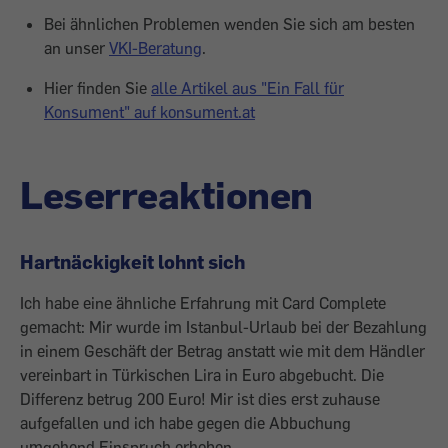
Bei ähnlichen Problemen wenden Sie sich am besten
an unser
VKI-Beratung
.
Hier finden Sie
alle Artikel aus "Ein Fall für
Konsument" auf konsument.at
Leserreaktionen
Hartnäckigkeit lohnt sich
Ich habe eine ähnliche Erfahrung mit Card Complete
gemacht: Mir wurde im Istanbul-Urlaub bei der Bezahlung
in einem Geschäft der Betrag anstatt wie mit dem Händler
vereinbart in Türkischen Lira in Euro abgebucht. Die
Differenz betrug 200 Euro! Mir ist dies erst zuhause
aufgefallen und ich habe gegen die Abbuchung
umgehend Einspruch erhoben.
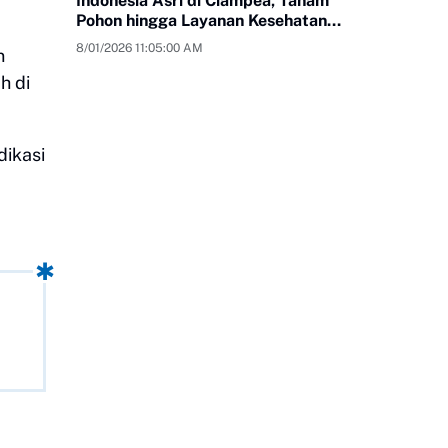
Indonesia Asri di Ciampea, Tanam
Pohon hingga Layanan Kesehatan
Gratis
8/01/2026 11:05:00 AM
n
h di
dikasi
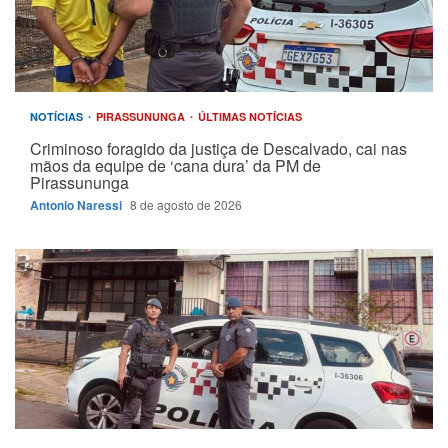
NOTÍCIAS
PIRASSUNUNGA
ÚLTIMAS NOTÍCIAS
Criminoso foragido da justiça de Descalvado, cai nas
mãos da equipe de ‘cana dura’ da PM de
Pirassununga
Antonio Naressi
8 de agosto de 2026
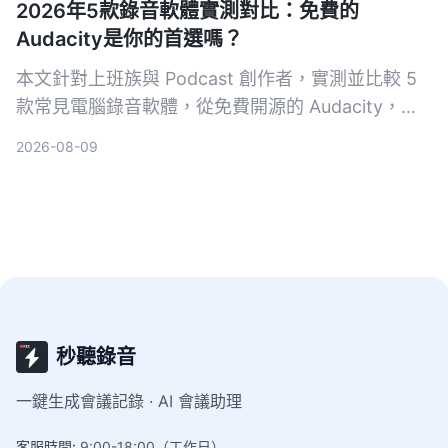
2026年5款錄音軟體實測對比：免費的
Audacity是你的首選嗎？
本文針對上班族與 Podcast 創作者，實測並比較 5
款常見電腦錄音軟體，從免費開源的 Audacity，到
簡單易用的 Hitpaw Edimakor，助你找到最適合自
2026-08-09
己的錄音方案。
秒聽錄音
一鍵生成會議記錄 · AI 會議助理
客服時間
:
9:00-18:00（工作日）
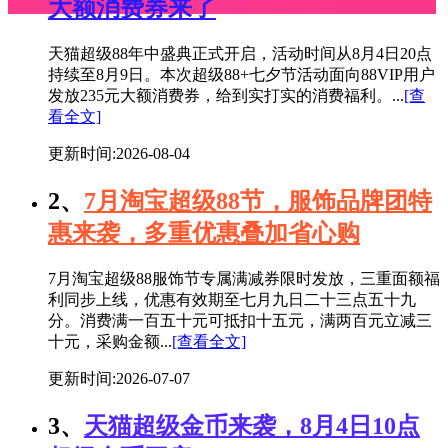
大额消费券来了
天猫超级88年中盛典正式开启，活动时间从8月4日20点
持续至8月9日。本次超级88+七夕节活动面向88VIP用户
发放235元大额消费券，给到实打实的消费福利。...
[查
看全文]
更新时间:2026-08-04
2、
7月淘宝超级88节，服饰品牌团特
惠来袭，多重优惠叠加省心购
7月淘宝超级88服饰节专属满减券限时发放，三重面额福
利同步上线，优惠有效期至七月九日二十三点五十九
分。消费满一百五十元可抵扣十五元，满两百元立减三
十元，采购金额...
[查看全文]
更新时间:2026-07-07
3、
天猫超级金币来袭，8月4日10点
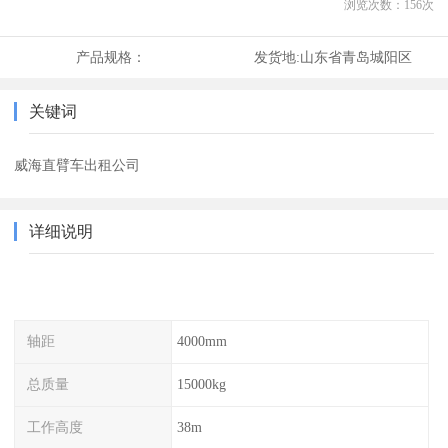
浏览次数：
156
次
产品规格：
发货地:
山东省青岛城阳区
关键词
威海直臂车出租公司
详细说明
轴距
4000mm
总质量
15000kg
工作高度
38m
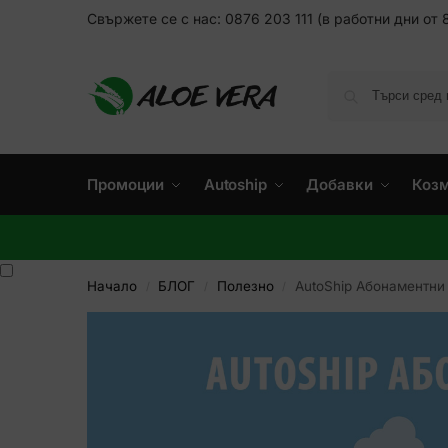
Свържете се с нас: 0876 203 111 (в работни дни от 8
Промоции
Autoship
Добавки
Коз
Начало
БЛОГ
Полезно
AutoShip Абонаментни
/
/
/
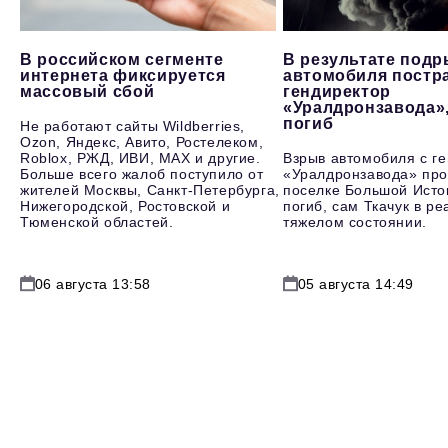
В российском сегменте
В результате под
интернета фиксируется
автомобиля постр
массовый сбой
гендиректор
«Уралдронзавода»
погиб
Не работают сайты Wildberries,
Ozon, Яндекс, Авито, Ростелеком,
Roblox, РЖД, ИВИ, MAX и другие.
Взрыв автомобиля с г
Больше всего жалоб поступило от
«Уралдронзавода» про
жителей Москвы, Санкт-Петербурга,
поселке Большой Исто
Нижегородской, Ростовской и
погиб, сам Ткачук в р
Тюменской областей.
тяжелом состоянии.
06 августа 13:58
05 августа 14:49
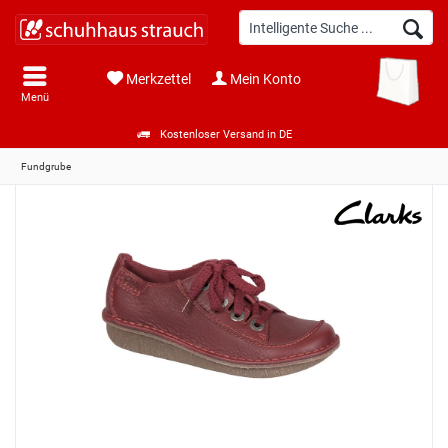
Merkzettel
Mein Konto
Menü
Kostenloser Versand in DE
Fundgrube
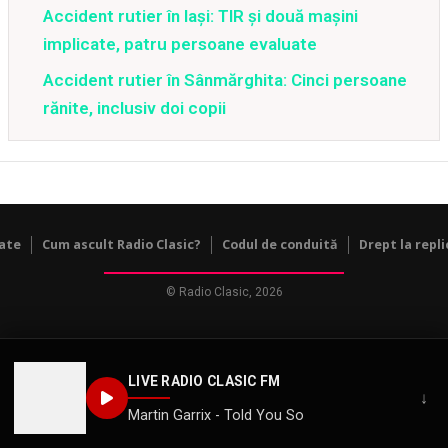
Accident rutier în Iași: TIR și două mașini
implicate, patru persoane evaluate
Accident rutier în Sânmărghita: Cinci persoane
rănite, inclusiv doi copii
tate
Cum ascult Radio Clasic?
Codul de conduită
Drept la repli
© Radio Clasic, 2026
LIVE RADIO CLASIC FM
↓
Martin Garrix - Told You So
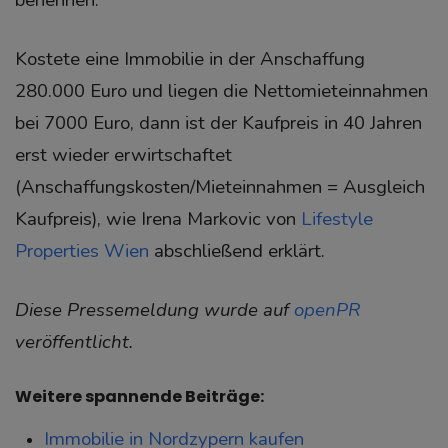
Kostete eine Immobilie in der Anschaffung
280.000 Euro und liegen die Nettomieteinnahmen
bei 7000 Euro, dann ist der Kaufpreis in 40 Jahren
erst wieder erwirtschaftet
(Anschaffungskosten/Mieteinnahmen = Ausgleich
Kaufpreis), wie Irena Markovic von
Lifestyle
Properties Wien
abschließend erklärt.
Diese Pressemeldung wurde auf
openPR
veröffentlicht.
Weitere spannende Beiträge:
Immobilie in Nordzypern kaufen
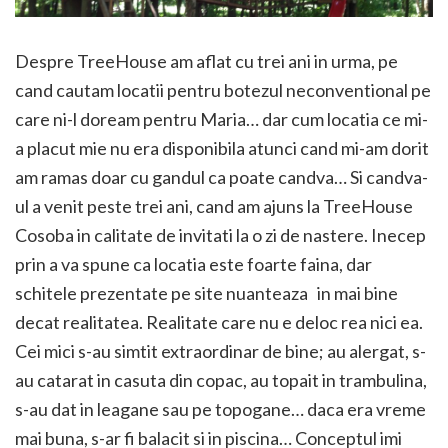
Despre TreeHouse am aflat cu trei ani in urma, pe
cand cautam locatii pentru botezul neconventional pe
care ni-l doream pentru Maria… dar cum locatia ce mi-
a placut mie nu era disponibila atunci cand mi-am dorit
am ramas doar cu gandul ca poate candva… Si candva-
ul a venit peste trei ani, cand am ajuns la TreeHouse
Cosoba in calitate de invitati la o zi de nastere. Inecep
prin a va spune ca locatia este foarte faina, dar
schitele prezentate pe site nuanteaza in mai bine
decat realitatea. Realitate care nu e deloc rea nici ea.
Cei mici s-au simtit extraordinar de bine; au alergat, s-
au catarat in casuta din copac, au topait in trambulina,
s-au dat in leagane sau pe topogane… daca era vreme
mai buna, s-ar fi balacit si in piscina… Conceptul imi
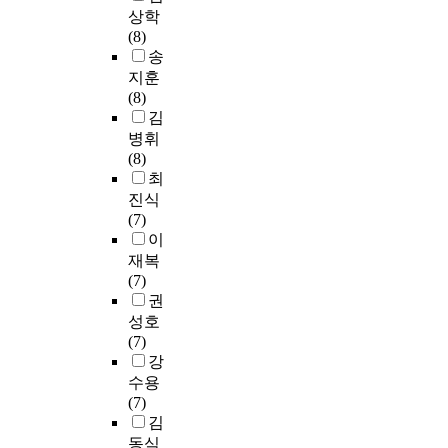
e
전
A
t
행
상학
해
르
를
c
문
등
i
이
(8)
본
는
해
t
성
급
c
다
송
결
과
결
i
에
,
i
.
지훈
과
정
하
o
서
B
p
본
(8)
平
,
려
n
어
등
a
고
김
均
연
교
o
떻
급
n
는
的
병휘
구
사
f
게
,
t
이
으
(8)
자
수
r
성
C
s
러
로
최
로
준
e
장
등
d
한
2
진식
서
,
f
하
급
e
정
4
(7)
의
학
e
였
을
c
표
.
이
교
교
r
는
받
i
화
8
사
수
재복
e
가
은
d
행
%
의
준
(7)
n
?
교
e
의
科
역
에
권
c
원
d
감
目
할
서
성호
e
셋
양
t
정
으
을
수
(7)
(
째
성
o
표
로
인
학
강
A
,
기
e
현
나
지
학
수용
,
연
능
n
기
타
하
습
(7)
B
구
을
t
능
났
고
내
김
,
참
수
e
에
다
교
용
동식
C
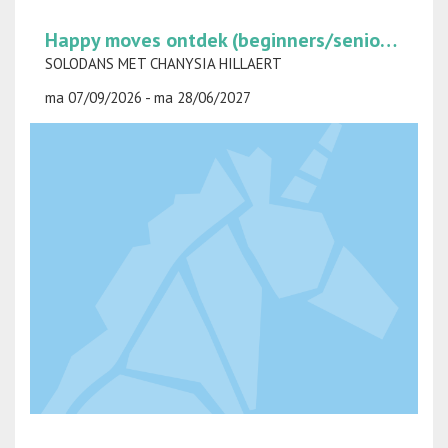
Happy moves ontdek (beginners/senioren) op maandag
SOLODANS MET CHANYSIA HILLAERT
ma 07/09/2026 - ma 28/06/2027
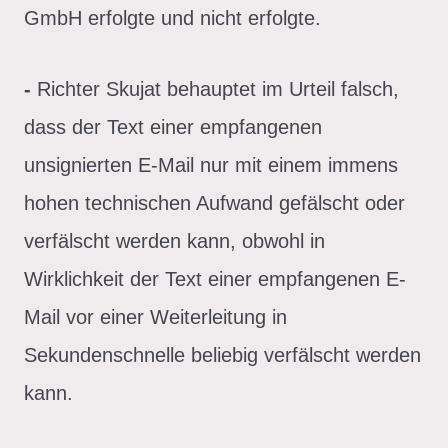
GmbH erfolgte und nicht erfolgte.
-
Richter Skujat behauptet im Urteil falsch,
dass der Text einer empfangenen
unsignierten E-Mail nur mit einem immens
hohen technischen Aufwand gefälscht oder
verfälscht werden kann, obwohl in
Wirklichkeit der Text einer empfangenen E-
Mail vor einer Weiterleitung in
Sekundenschnelle beliebig verfälscht werden
kann.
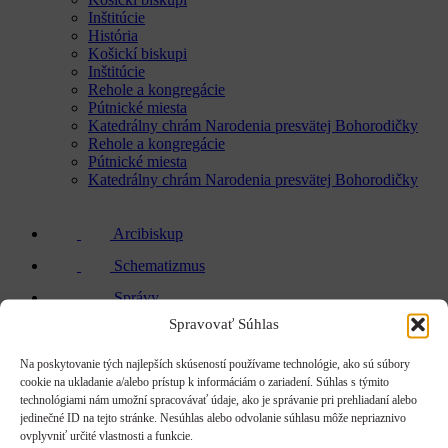
Inštitúcie
História
Košickí biskupi
Inštitúcie
Rehole a kongregácie
Pútnické miesta
Katedrálny chrám Narodenia presvätej Bohorodičky
Rehole a kongregácie
Pútnické miesta
Katedrálny chrám Narodenia presvätej Bohorodičky
Arcibiskup
Schematizmus
Správy
Spravovať Súhlas
Pripravované akcie
ÚVOD
Na poskytovanie tých najlepších skúseností používame technológie, ako sú súbory
cookie na ukladanie a/alebo prístup k informáciám o zariadení. Súhlas s týmito
|
technológiami nám umožní spracovávať údaje, ako je správanie pri prehliadaní alebo
jedinečné ID na tejto stránke. Nesúhlas alebo odvolanie súhlasu môže nepriaznivo
Schematizmus
ovplyvniť určité vlastnosti a funkcie.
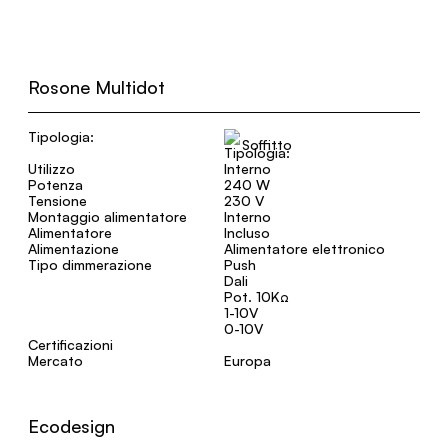
Rosone Multidot
Tipologia:
Soffitto
Utilizzo
Interno
Potenza
240 W
Tensione
230 V
Montaggio alimentatore
Interno
Alimentatore
Incluso
Alimentazione
Alimentatore elettronico
Tipo dimmerazione
Push
Dali
Pot. 10KΩ
1-10V
0-10V
Certificazioni
Mercato
Europa
Ecodesign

§ REQUIRED WORK
Count each line of the listing above in which "einem" appears, and give that count with nothing added.

§ YOUR RESPONSE
2